Sean Jackson is the recently-appointed marketing manager for Kognitio, a data warehousing product vendor. He is concerned that all was not quite what it seemed in the announcement.
In fact he said he: "would like to take this opportunity to let you ‘see’ what has in fact been left out of the press release."
What does he mean?
"Because of the way it is worded and especially for non-technical readers, the numbers in this announcement might look pretty amazing." In fact though, we need, "to read between the lines."
Jackson says the Sun/Greenplum announcement combines apples and pears by mixing two sets of info: Greenplum’s Bizgress database solution, and Sun's Thumper platform.
In more detail he said: "The text says that Greenplum can scan data at a rate of 1TB/minute; this is probably true in a lab test environment but Greenplum certainly cannot scan at this rate on the 24TB Thumper system for $70k. Greenplum should substantiate this claim with real-world examples."
We described the combined system as being able to scan data at the rate of 1TB/minute. Not so, according to Jackson, not at all.
Here is what the Sun/Greenplum release actually stated: "The data warehouse appliance capitalises on the incredibly high data throughput and storage density of the Sun Fire X4500 x64 server with AMD Opteron processors and Greenplum's Scale-Everything parallel database architecture, to move processing near the storage, dramatically boosting performance 10 to 50 times over existing systems.
"With its unique Query-In-Storage design, the solution is capable of scanning 1 terabyte of data in 60 seconds..."
That's pretty clear cut. The 'solution', that is the Sun X4500 and Greenplum database, can scan 1TB of data in 1 second.
Jackson says simply, it cannot do this and quotes Sun's own X4500 data read rate, which is 'approximately 2GBps from disk to memory'.
Jackson said: "This (X4500) system has two dual-core processors; this is the equivalent of one blade server with that blade having to deal with 24TB of data. Sun’s website states that the Thumper system can read data from disk at a rate of 2GB/second. This equates to over 3 hours to perform a single table scan always assuming the processors could cope with that data rate. Remember, most analytical queries require multiple table scans and the generation of numerous intermediate result sets."
That means it would take the X4500 8.3 minutes to scan 1TB of data, over eight times slower than the release stated.
It gets worse though: "However that is academic as a two-processor node could never process database rows at anything like that data rate. Processing database rows as they are read from the disk - to satisfy an analytical query - is CPU-intensive.
On average Kognitio’s WX2 has a CPU core for every 36GB of data while this (Sun/Greenplum) solution has a CPU core for every 6TB of data, thus the Sun/Greenplum solution is slower than Kognitio’s WX2."

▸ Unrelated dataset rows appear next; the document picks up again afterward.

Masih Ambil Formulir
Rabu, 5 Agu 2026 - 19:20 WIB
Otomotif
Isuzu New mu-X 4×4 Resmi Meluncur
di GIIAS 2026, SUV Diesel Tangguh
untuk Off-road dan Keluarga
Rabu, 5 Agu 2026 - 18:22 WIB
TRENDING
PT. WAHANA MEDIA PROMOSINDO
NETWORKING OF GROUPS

Jackson thinks that the Greenplum/X4500 system simply doesn't have enough CPU horsepower: "If an organisation requires performance they need processing power. The Greenplum/Sun announcement is all about how cheaply you can store the data, not how you can effectively use it.
"These are big searchable storage system with lots of disk but only a minimum of processing power. They are 42-ton juggernauts with Fiat Panda engines. The logic is simple; if you don't have the processing power, you can't do the analytics. There is no way around this."

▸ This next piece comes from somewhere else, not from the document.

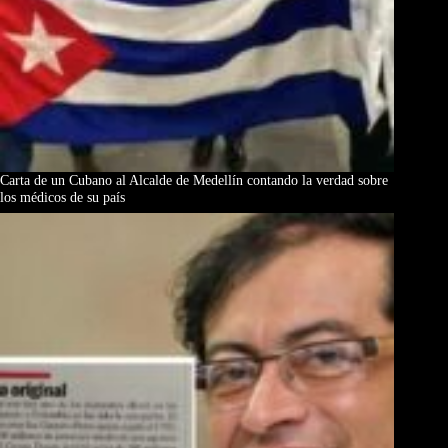
Carta de un Cubano al Alcalde de Medellín contando la verdad sobre
los médicos de su país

He says the Greenplum system could be scaled up with processing power: "Now, Greenplum’s Bizgress is a massively parallel processing (MPP) solution, so you can scale the number of servers and get more processing power. But this seems a very expensive platform to do this on.

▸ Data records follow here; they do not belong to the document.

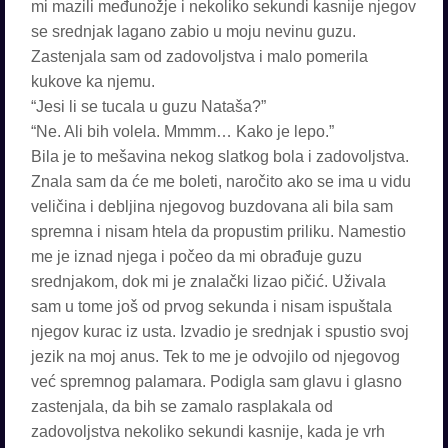
mi mazili međunožje i nekoliko sekundi kasnije njegov
se srednjak lagano zabio u moju nevinu guzu.
Zastenjala sam od zadovoljstva i malo pomerila
kukove ka njemu.
“Jesi li se tucala u guzu Nataša?”
“Ne. Ali bih volela. Mmmm… Kako je lepo.”
Bila je to mešavina nekog slatkog bola i zadovoljstva.
Znala sam da će me boleti, naročito ako se ima u vidu
veličina i debljina njegovog buzdovana ali bila sam
spremna i nisam htela da propustim priliku. Namestio
me je iznad njega i počeo da mi obrađuje guzu
srednjakom, dok mi je znalački lizao pičić. Uživala
sam u tome još od prvog sekunda i nisam ispuštala
njegov kurac iz usta. Izvadio je srednjak i spustio svoj
jezik na moj anus. Tek to me je odvojilo od njegovog
već spremnog palamara. Podigla sam glavu i glasno
zastenjala, da bih se zamalo rasplakala od
zadovoljstva nekoliko sekundi kasnije, kada je vrh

"A 12TB system costs $32,000, the drives will add about $5,000, so the server costs $27,000. Compare that to the equivalent dual processor/dual core blade servers that Kognitio WX2 would use priced at $8,000 and you can see the price difference."
His summing up is: "It would appear that the Sun/Greenplum announcement is a pricey solution for not much performance. Something users should be aware of if considering this solution."
Sun was asked to comment on the points described above but was unable to do so.